Face à la montée inquiétante des inondations meurtrières dans la capitale, le Premier ministre Amadou Oury Bah a annoncé ce week-end le lancement d’une étude visant à identifier les zones inhabitables et à planifier la relocalisation des populations exposées aux risques.
Lors d’une visite sur les chantiers des ponts de Kassonyah et Kakimbo, le chef du gouvernement s’est félicité de l’avancement des travaux, estimant que ces infrastructures contribueront à fluidifier la circulation dans Conakry. Toutefois, il a souligné que les efforts ne doivent pas se limiter aux projets routiers :
“Les ponts sont là, mais il faut désormais s’attaquer à l’habitat. Il est impératif d’améliorer la gestion urbaine pour prévenir les inondations que nous avons observées ces dernières semaines. C’est une responsabilité collective, et nous allons agir.”


Le Premier ministre a insisté sur la nécessité d’une réponse structurelle pour faire face aux pluies diluviennes :
“Le ministère de l’Habitat devra mener une étude pour déterminer les zones qui ne devraient pas être constructibles.
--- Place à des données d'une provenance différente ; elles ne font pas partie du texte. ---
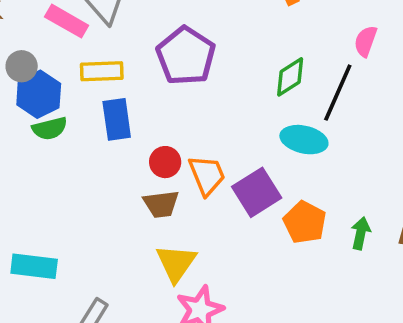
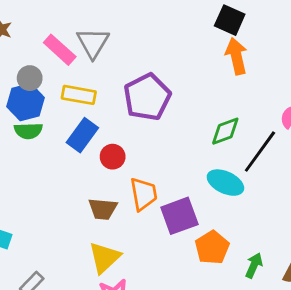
gray circle: (22, 66) -> (30, 78), moved
blue rectangle: (117, 119) -> (82, 135), turned 32
red circle: (165, 162) -> (113, 157), moved

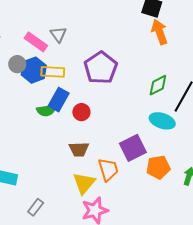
gray triangle: (93, 43) -> (58, 34), size x0.7
blue hexagon: (26, 102) -> (34, 70), moved
green semicircle: (28, 131) -> (46, 110), moved
orange trapezoid: (143, 194) -> (108, 169), moved
orange pentagon: (212, 248) -> (158, 167), turned 30

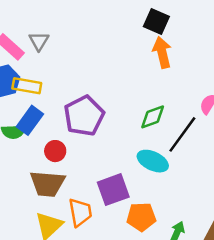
purple pentagon: (101, 68) -> (84, 116), moved
red circle: (81, 112) -> (55, 151), moved
brown trapezoid: (79, 149) -> (47, 184), size x1.4

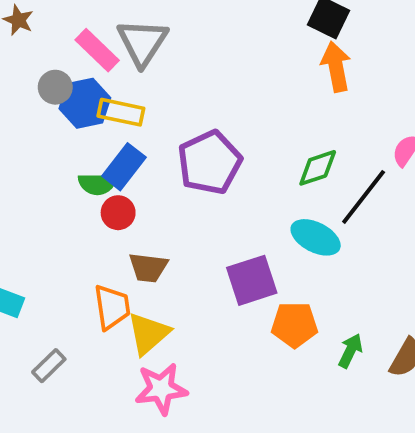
gray triangle: (39, 41) -> (142, 42), size x1.6
red circle: (55, 151) -> (118, 213), moved
brown trapezoid: (47, 184) -> (148, 268), size x0.7
orange trapezoid: (80, 212) -> (112, 307), moved

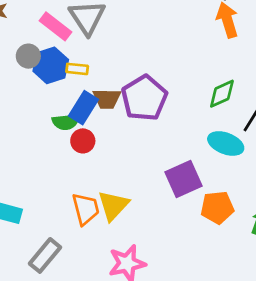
yellow rectangle: (121, 112) -> (77, 69), size x0.7
brown trapezoid: (148, 268) -> (107, 99), moved
yellow triangle: (148, 333) -> (113, 205), moved
gray rectangle: (49, 366) -> (45, 255), size x1.4

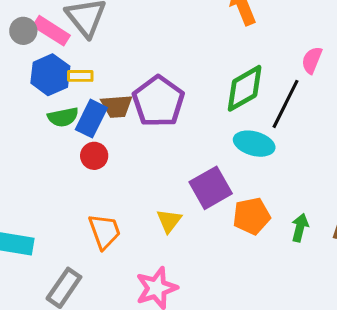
gray circle: (28, 56) -> (23, 31), moved
green diamond: (222, 94) -> (245, 88), size x1.4
green semicircle: (66, 122) -> (63, 117), moved
yellow triangle: (113, 205) -> (169, 221), moved, size x0.7

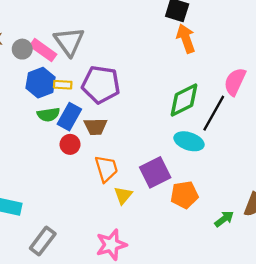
pink semicircle: (312, 60) -> (235, 82), size x1.4
purple pentagon: (158, 101) -> (101, 85), moved, turned -30
brown trapezoid: (117, 106) -> (95, 127), moved
green arrow: (300, 228) -> (224, 219), moved, turned 36
orange trapezoid: (104, 231) -> (106, 169), moved

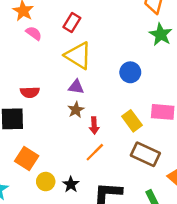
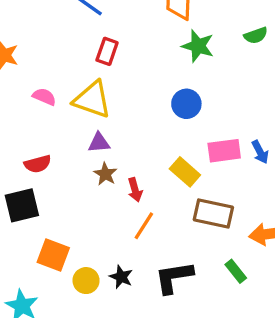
red rectangle: (72, 22) -> (107, 51), moved
pink semicircle: (34, 33) -> (44, 97), moved
blue circle: (130, 72) -> (186, 104), moved

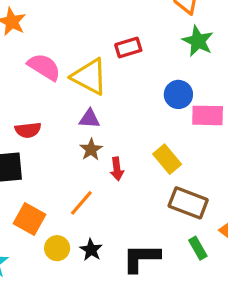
red rectangle: (107, 51) -> (128, 48), moved, turned 45
pink semicircle: (44, 97) -> (44, 67), size x1.5
pink rectangle: (224, 151) -> (208, 115), moved
orange line: (144, 226) -> (81, 203), moved
green rectangle: (236, 271) -> (198, 248), moved

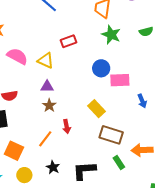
yellow triangle: (89, 77) -> (46, 61), size x0.7
red arrow: (117, 169) -> (67, 126), moved
yellow circle: (57, 248) -> (24, 175), moved

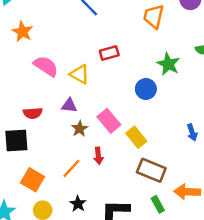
green star: (111, 35) -> (168, 64), moved
pink rectangle: (120, 80) -> (109, 121), moved, turned 48
purple triangle: (47, 87) -> (69, 105), moved

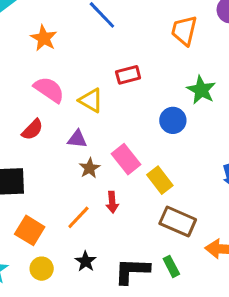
orange star: (22, 32) -> (44, 38), moved
red semicircle: (33, 113) -> (32, 130), moved, turned -42
green rectangle: (158, 204) -> (171, 266), moved

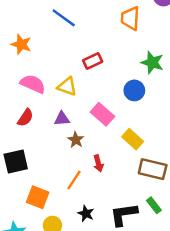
pink rectangle: (126, 159) -> (102, 114), moved

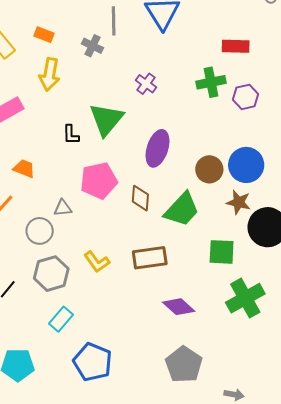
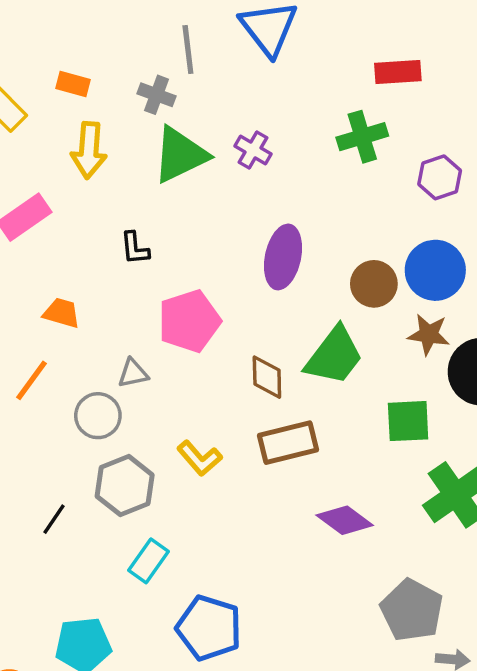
purple hexagon: (246, 97) -> (440, 177), moved
green triangle: (106, 119) -> (180, 155), moved, turned 30
brown diamond: (140, 198) -> (267, 377), moved
gray pentagon: (184, 365) -> (412, 610), moved

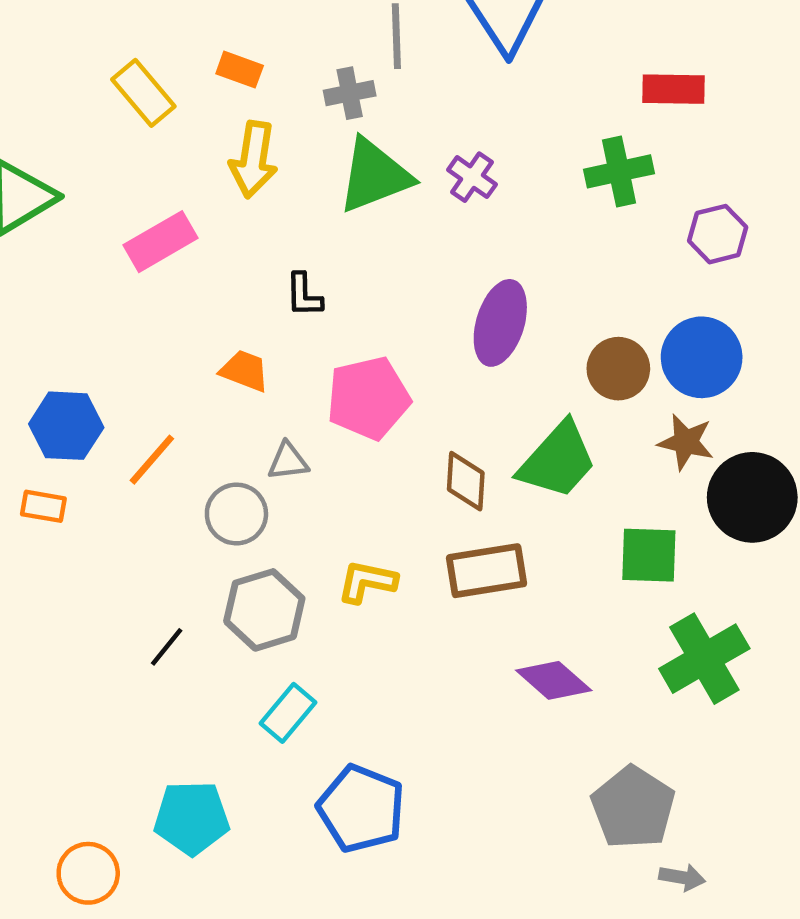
gray cross: (157, 95) -> (350, 93), turned -36
orange trapezoid: (62, 313) -> (245, 371), moved
yellow L-shape: (199, 458) -> (367, 582), turned 138

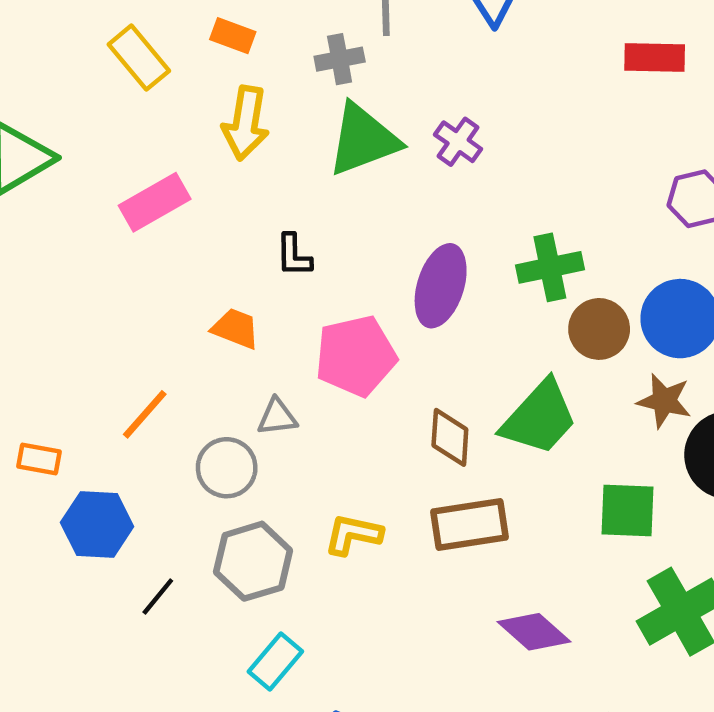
green cross: (619, 171) -> (550, 267), moved
purple ellipse: (500, 323) -> (441, 286), moved
blue hexagon: (66, 426) -> (97, 525), moved

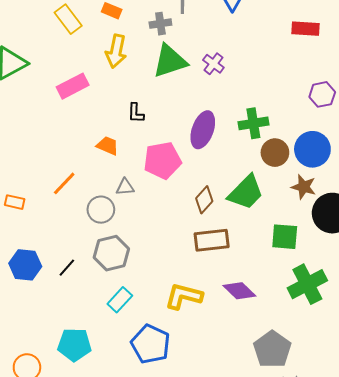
brown diamond: (450, 437) -> (204, 200), turned 36
blue hexagon: (97, 525) -> (25, 265), moved
yellow L-shape: (353, 534) -> (184, 296), moved, size x1.4

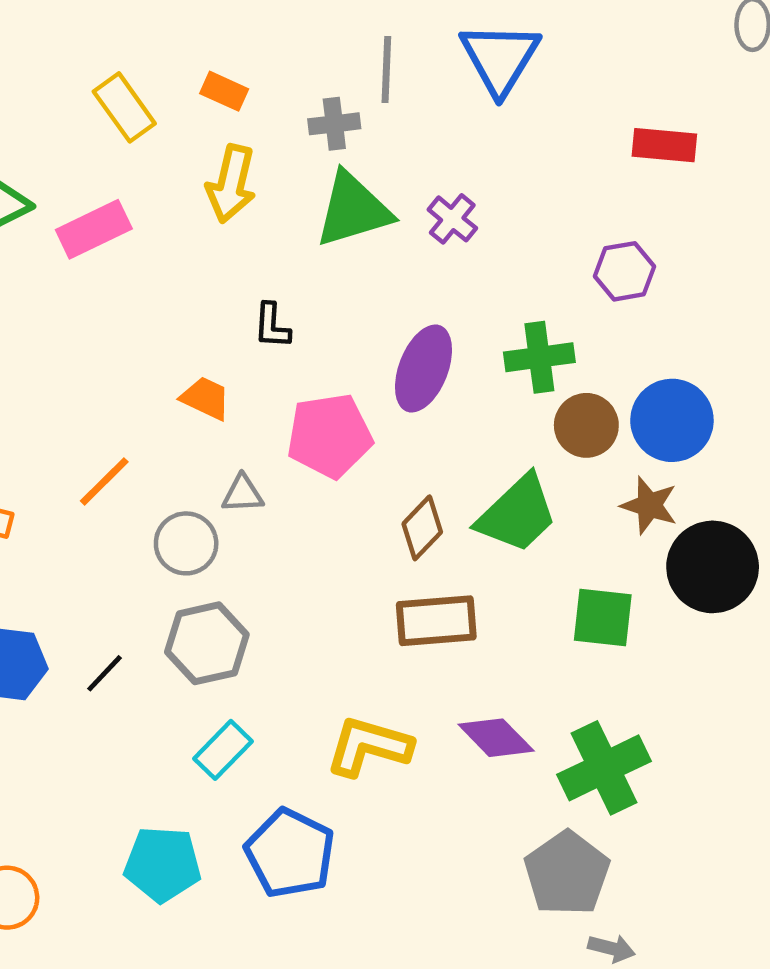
pink rectangle: (73, 86) -> (94, 229), moved
purple hexagon: (322, 94) -> (625, 271), moved
green cross: (307, 284) -> (604, 768), moved
cyan pentagon: (74, 345) -> (163, 864), moved

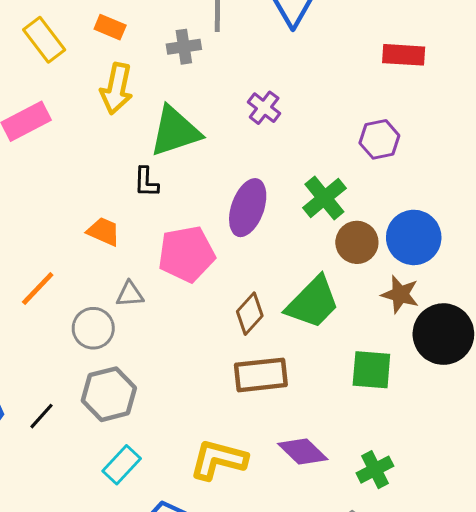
green triangle: (353, 210) -> (175, 131), moved
green cross: (539, 357) -> (324, 198), turned -30
green cross: (604, 768) -> (375, 470), size x0.6

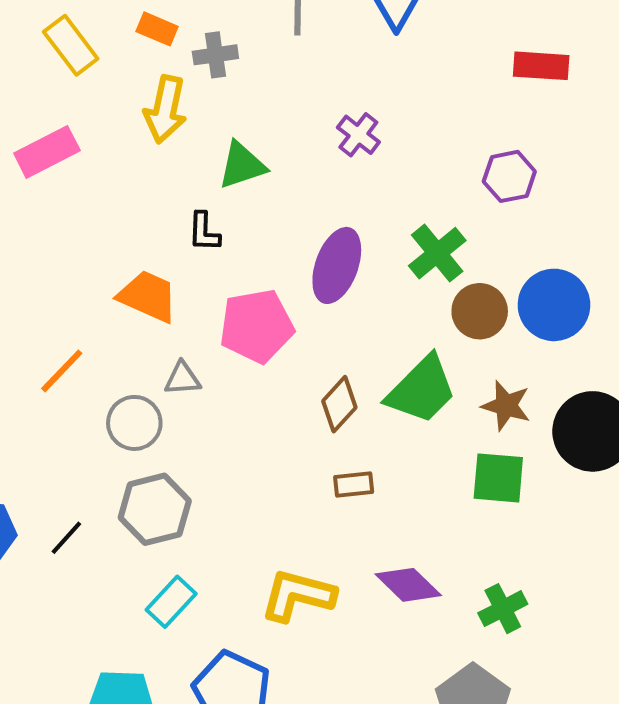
gray cross: (184, 47) -> (215, 55), moved
green triangle: (175, 131) -> (242, 165), size x0.7
orange trapezoid: (103, 231) -> (148, 296), size x1.4
brown star: (400, 294) -> (506, 406), moved
brown rectangle: (261, 375) -> (354, 485), size x0.6

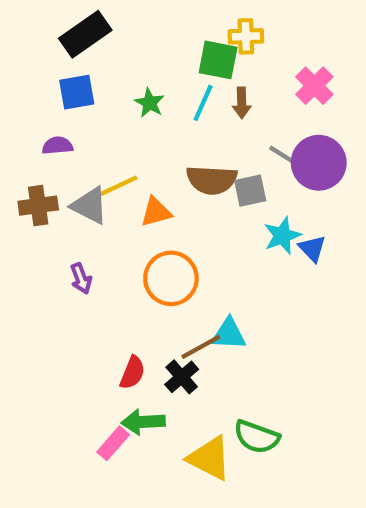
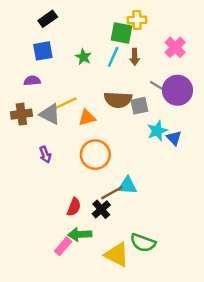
black rectangle: (85, 34) -> (48, 19), size x0.7

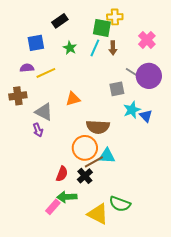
black rectangle: (48, 19) -> (60, 21), moved
brown semicircle: (118, 100) -> (98, 127), moved
yellow line: (66, 103) -> (46, 73), moved
gray triangle: (50, 114) -> (44, 112), moved
orange circle: (95, 155) -> (85, 148), moved

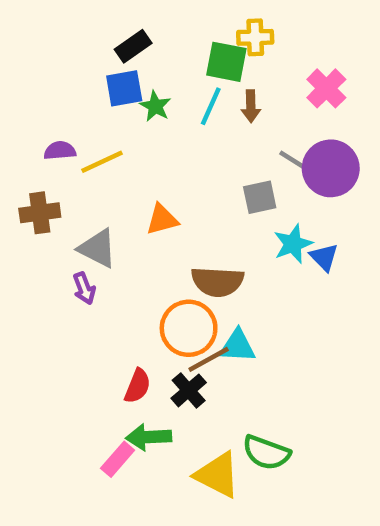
blue square: (36, 43) -> (124, 88), moved

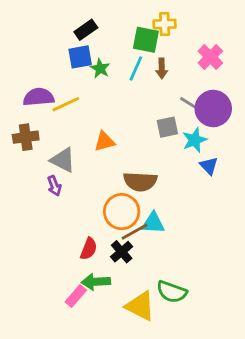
purple semicircle: (60, 151) -> (39, 97), size x1.5
cyan star: (293, 244) -> (195, 140), moved

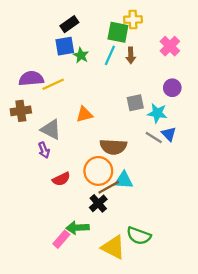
gray line: (190, 104) -> (154, 137), moved
purple circle: (213, 108) -> (172, 88), size x0.6
cyan star: (195, 140) -> (157, 113), turned 30
red semicircle: (89, 249) -> (61, 179), moved, turned 42

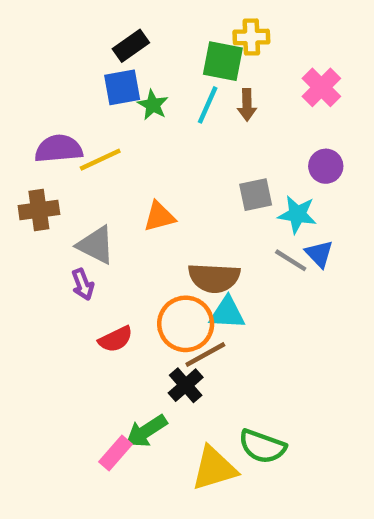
cyan triangle: (124, 180) -> (227, 313), moved
green arrow: (77, 228) -> (146, 431), turned -30
yellow triangle: (113, 247) -> (214, 468), turned -44

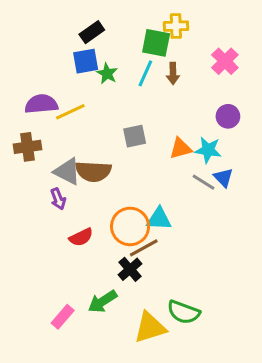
gray square: (256, 195) -> (135, 136), moved
orange triangle: (159, 217) -> (181, 148), moved
brown semicircle: (214, 278) -> (93, 171), moved
pink rectangle: (116, 453) -> (63, 317), moved

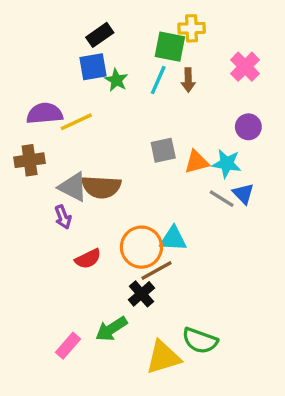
gray square: (135, 136) -> (163, 150), moved

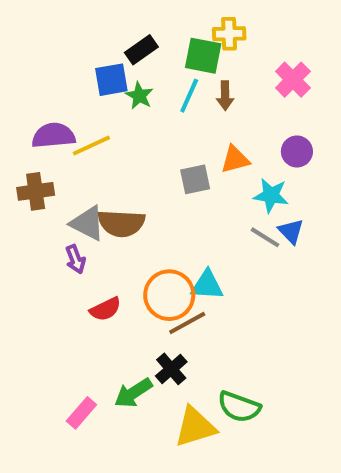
black rectangle: (100, 35) -> (141, 50), moved
orange triangle: (197, 162) -> (235, 159), moved
black cross: (141, 294) -> (171, 369), moved

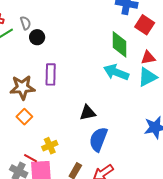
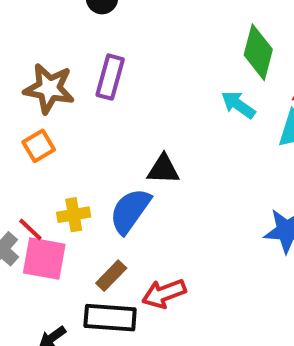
cyan arrow: (116, 72) -> (238, 105), size x0.7
blue semicircle: (98, 139) -> (130, 211), moved

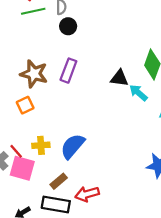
black triangle: (163, 169) -> (119, 78), moved

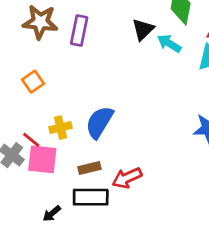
brown star: (34, 74) -> (40, 22), moved
black triangle: (119, 78) -> (143, 29), turned -42
brown rectangle: (59, 181) -> (89, 168), turned 36

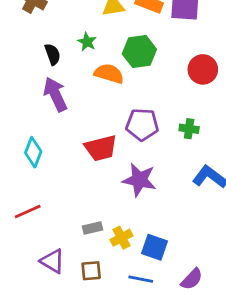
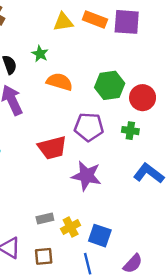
green hexagon: (139, 52) -> (110, 85), moved
red circle: (203, 69) -> (143, 98), moved
blue line: (141, 279) -> (88, 264), turned 65

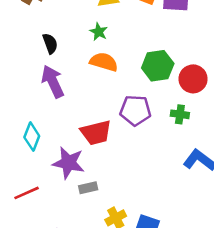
green star: (40, 54) -> (99, 32), moved
purple star: (86, 176) -> (68, 163), moved
gray rectangle: (45, 218) -> (88, 188), moved

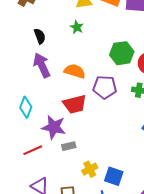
orange semicircle: (104, 62) -> (75, 71), moved
red line: (27, 193) -> (33, 150), moved

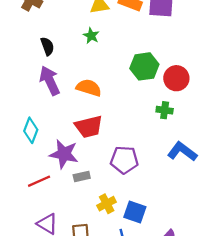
purple pentagon: (105, 87) -> (124, 160), moved

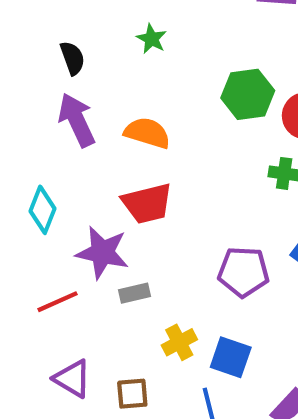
purple pentagon: (124, 160) -> (243, 272), moved

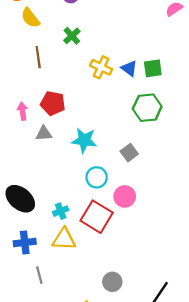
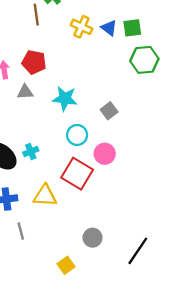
brown line: (38, 57) -> (36, 15), moved
green hexagon: (147, 108) -> (144, 60), moved
cyan cross: (61, 211) -> (31, 152), moved

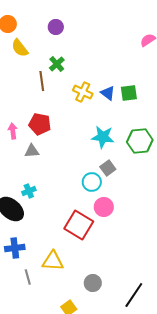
green hexagon: (144, 60) -> (140, 141), moved
cyan star: (65, 99) -> (103, 137), moved
cyan circle: (77, 135) -> (92, 182), moved
cyan cross: (31, 152) -> (29, 191), moved
yellow triangle: (45, 196) -> (53, 261), moved

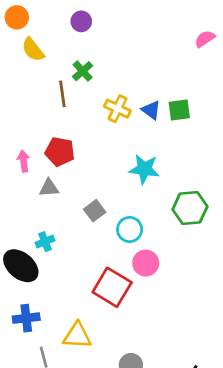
green hexagon: (140, 141) -> (190, 208), moved
gray square: (108, 168) -> (95, 211), moved

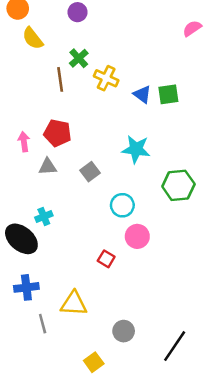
yellow cross: (117, 109) -> (106, 78), moved
gray square: (95, 211) -> (90, 172), moved
red square: (112, 287) -> (106, 259), size x0.5

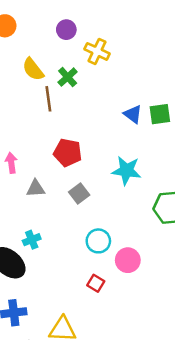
yellow semicircle: (33, 38) -> (33, 69), moved
yellow cross: (106, 78) -> (97, 51), moved
red pentagon: (58, 133) -> (68, 153), moved
cyan circle: (122, 205) -> (98, 241), moved

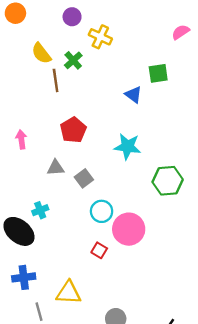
green square: (160, 114) -> (158, 73), moved
red pentagon: (68, 153) -> (73, 130), turned 30
gray triangle: (36, 188) -> (56, 168), moved
gray square: (79, 194) -> (84, 178), moved
pink circle: (128, 260) -> (129, 229), size x1.4

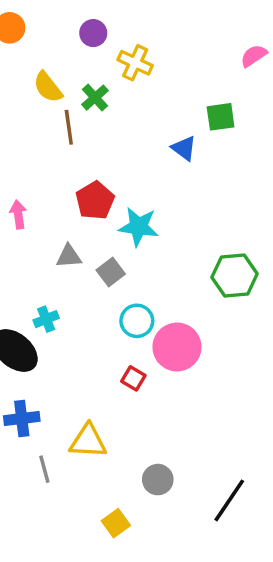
cyan star: (127, 146) -> (139, 227), moved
Une fois la saison des pluies passée, il faudra envisager, de manière résolue, la délocalisation de certains habitants vers des lieux plus sûrs et plus confortables.”
Cette annonce intervient dans un contexte dramatique : au moins 30 personnes ont perdu la vie cette année dans des inondations à travers le pays, la majorité à Conakry. Dans certaines zones comme Simambossia, dans la commune de Lambanyi, les services du ministère ont déjà commencé à marquer les habitations érigées sur des terrains non constructibles, en vue de futurs déguerpissements.